Posted: September 2, 2007 in blogging, Blogs, creative writing, diet, fat, fat blogging, fat loss, Funny, joke, laugh, Musings, search terms

It’s that time again, time to catch up with all the creepy and odd search terms that brought readers to my blog.

Well let’s begin with the freaky people obsessed with seeing fat and/or fat people doing things:

fat rolls; fat guy sitting; fat men in khakis; fat gut guy; [and perhaps the most disturbing AND odd] PICTURES/ FAT WOMAN POPPING A BUTTON.

I hope this isn’t anything gross, but I am SO pessimistic about people and their search terms:

potty blog; boobs before after pregnancy pictures; girl potty; sex change before and after pics

Here come the odd weight loss plans and strategies:

mucinex D lose weight

I guess it can be?!

funny fat

What did God say about this topic?  Maybe it was Elijah who spoke about this:

prophecies about autism

If you ask this question you just might be fat:

what type of cake is my personality?

I am so NOT a bad guy, but then again, how do I explain this search term referring back to my site:

a villain

And I will close with the erudite and yet emphatic search term [all emphasis contained in the original]:


  1. Angel says:

    hard to believe what some pple google huh!

  2. WhoreChurch says:

    Google “total tranny” and you’re number uno.

    No thanks necessary.

  3. “Google “total tranny” and you’re number uno.”

    I blame you for that, you sick, sick, man.
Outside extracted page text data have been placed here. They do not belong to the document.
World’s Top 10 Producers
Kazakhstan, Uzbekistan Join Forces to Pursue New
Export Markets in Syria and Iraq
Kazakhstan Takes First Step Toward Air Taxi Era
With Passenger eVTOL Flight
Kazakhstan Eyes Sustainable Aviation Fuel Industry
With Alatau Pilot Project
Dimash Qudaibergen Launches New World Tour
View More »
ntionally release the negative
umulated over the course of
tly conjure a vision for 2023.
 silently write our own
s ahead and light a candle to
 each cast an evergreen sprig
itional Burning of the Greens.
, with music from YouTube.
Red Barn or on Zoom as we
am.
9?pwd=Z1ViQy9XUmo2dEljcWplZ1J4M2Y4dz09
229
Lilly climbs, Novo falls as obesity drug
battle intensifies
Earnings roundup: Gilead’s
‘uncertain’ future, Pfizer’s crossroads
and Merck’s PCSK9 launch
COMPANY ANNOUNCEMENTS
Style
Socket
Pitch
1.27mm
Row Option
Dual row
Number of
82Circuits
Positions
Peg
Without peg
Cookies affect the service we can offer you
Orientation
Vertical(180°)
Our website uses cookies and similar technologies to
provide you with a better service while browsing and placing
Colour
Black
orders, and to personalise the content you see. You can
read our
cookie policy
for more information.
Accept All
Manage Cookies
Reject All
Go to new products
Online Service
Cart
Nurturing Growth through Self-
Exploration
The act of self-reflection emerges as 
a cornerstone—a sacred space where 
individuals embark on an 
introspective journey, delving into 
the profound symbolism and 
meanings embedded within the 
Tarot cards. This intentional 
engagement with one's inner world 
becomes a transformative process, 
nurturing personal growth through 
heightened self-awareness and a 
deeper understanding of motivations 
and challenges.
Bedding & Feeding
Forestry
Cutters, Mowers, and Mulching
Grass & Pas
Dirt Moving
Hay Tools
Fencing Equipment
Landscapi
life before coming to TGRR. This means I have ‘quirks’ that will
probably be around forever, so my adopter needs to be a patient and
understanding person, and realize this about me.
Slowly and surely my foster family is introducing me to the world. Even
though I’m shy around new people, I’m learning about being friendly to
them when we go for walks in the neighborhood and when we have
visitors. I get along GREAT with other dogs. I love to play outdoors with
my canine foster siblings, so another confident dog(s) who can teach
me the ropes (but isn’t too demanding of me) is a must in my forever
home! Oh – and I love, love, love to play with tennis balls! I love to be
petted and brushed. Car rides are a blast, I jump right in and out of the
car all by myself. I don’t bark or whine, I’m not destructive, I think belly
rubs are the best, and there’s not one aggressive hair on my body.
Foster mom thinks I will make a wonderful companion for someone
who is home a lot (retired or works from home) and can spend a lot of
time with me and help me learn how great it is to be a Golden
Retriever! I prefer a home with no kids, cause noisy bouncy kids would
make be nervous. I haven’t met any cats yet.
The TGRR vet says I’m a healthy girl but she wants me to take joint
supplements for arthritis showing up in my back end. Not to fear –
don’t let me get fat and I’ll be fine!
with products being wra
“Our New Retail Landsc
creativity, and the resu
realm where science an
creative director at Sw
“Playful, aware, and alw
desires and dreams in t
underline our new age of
I have no doubt you were the one searching for “PICTURES/ FAT WOMAN POPPING A BUTTON.” Some kind of sick fetish I guess. LOL!

  4. Neil says:

    Well, if you didn’t have so many posts titled “PICTURES/ FAT WOMAN POPPING A BUTTON” then these kinds of things wouldn’t happen.
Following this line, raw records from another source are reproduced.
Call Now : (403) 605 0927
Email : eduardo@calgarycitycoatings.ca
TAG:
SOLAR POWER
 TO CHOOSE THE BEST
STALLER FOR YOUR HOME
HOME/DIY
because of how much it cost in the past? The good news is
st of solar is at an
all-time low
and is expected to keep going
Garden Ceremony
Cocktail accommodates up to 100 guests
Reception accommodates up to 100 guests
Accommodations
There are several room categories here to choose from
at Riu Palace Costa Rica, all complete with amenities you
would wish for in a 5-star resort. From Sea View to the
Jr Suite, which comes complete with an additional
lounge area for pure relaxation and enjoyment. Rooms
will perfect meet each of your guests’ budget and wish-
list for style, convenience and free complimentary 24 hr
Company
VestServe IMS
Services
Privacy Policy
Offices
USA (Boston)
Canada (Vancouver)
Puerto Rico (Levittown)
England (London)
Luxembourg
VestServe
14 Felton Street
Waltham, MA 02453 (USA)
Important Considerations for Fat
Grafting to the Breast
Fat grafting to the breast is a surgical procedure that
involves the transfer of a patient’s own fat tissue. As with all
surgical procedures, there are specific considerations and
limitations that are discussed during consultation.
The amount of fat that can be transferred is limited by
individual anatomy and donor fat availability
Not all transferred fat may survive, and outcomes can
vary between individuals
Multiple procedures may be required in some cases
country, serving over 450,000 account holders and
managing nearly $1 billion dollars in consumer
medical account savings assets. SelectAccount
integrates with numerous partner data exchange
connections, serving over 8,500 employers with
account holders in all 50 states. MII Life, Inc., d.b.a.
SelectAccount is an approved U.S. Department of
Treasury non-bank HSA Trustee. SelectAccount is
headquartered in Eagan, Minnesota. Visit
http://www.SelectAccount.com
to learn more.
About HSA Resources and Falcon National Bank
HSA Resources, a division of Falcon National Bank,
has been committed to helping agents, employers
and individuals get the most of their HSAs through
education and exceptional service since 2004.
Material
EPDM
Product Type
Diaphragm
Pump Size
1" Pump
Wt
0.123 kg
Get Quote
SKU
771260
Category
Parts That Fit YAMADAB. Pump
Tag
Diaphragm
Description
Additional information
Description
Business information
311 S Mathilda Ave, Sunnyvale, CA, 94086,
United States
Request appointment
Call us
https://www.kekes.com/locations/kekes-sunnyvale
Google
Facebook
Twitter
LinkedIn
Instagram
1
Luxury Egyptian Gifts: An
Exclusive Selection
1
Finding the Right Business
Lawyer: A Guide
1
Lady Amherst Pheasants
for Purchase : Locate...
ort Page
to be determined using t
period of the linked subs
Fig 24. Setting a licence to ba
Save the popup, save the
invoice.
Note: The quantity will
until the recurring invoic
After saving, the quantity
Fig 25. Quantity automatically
  5. Ya know, Neil, your blog is rated NC-17, and TT’s is only a PG.

    I get all sorts of people looking for pro-choice arguments (ha ha! suckers), Lombard Street, and, “pleasure thought experiment.” Oh, yeah, how about “my husband refuses to use turn signals.”

    After Tammi wrote about being happily married, I got a bunch of people who found my blog who were in the depths of marital hell.

    No Beyonce’s boobs, though.

  6. My other blog is rated PG-13 due to my mentioning “Dick” Cheney’s name four times. HA!

  7. Hey jungle mom, haven’t seen you around in a while. How are you?

  8. Cherry says:

    I got a few visitors from weird search term ‘Fernando’ or other similar Latin names.